Material provided:
....................

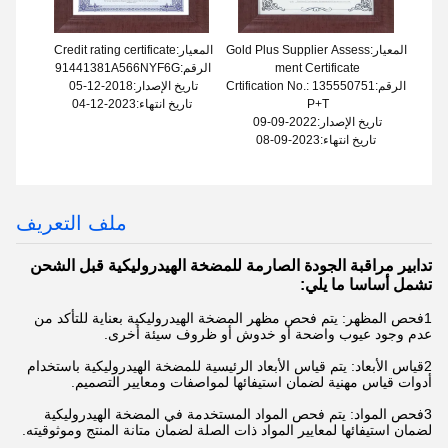
المعيار:Gold Plus Supplier Assess
المعيار:Credit rating certificate
ment Certificate
الرقم:91441381A566NYF6G
الرقم:Crtification No.: 135550751
تاريخ الإصدار:2018-12-05
P+T
تاريخ انتهاء:2023-12-04
تاريخ الإصدار:2022-09-09
تاريخ انتهاء:2023-09-08
ملف التعريف
تدابير مراقبة الجودة الصارمة للمضخة الهيدروليكية قبل الشحن
تشمل أساسا ما يلي:
1فحص المظهر: يتم فحص مظهر المضخة الهيدروليكية بعناية للتأكد من
عدم وجود عيوب واضحة أو خدوش أو ظروف سيئة أخرى.
2قياس الأبعاد: يتم قياس الأبعاد الرئيسية للمضخة الهيدروليكية باستخدام
أدوات قياس مهنية لضمان استيفائها لمواصفات ومعايير التصميم.
3فحص المواد: يتم فحص المواد المستخدمة في المضخة الهيدروليكية
لضمان استيفائها لمعايير المواد ذات الصلة لضمان متانة المنتج وموثوقيته.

....................

Work to complete:
If a line in the entries contains the word "انتهاء", copy that line out.

Task output:
تاريخ انتهاء:2023-12-04
تاريخ انتهاء:2023-09-08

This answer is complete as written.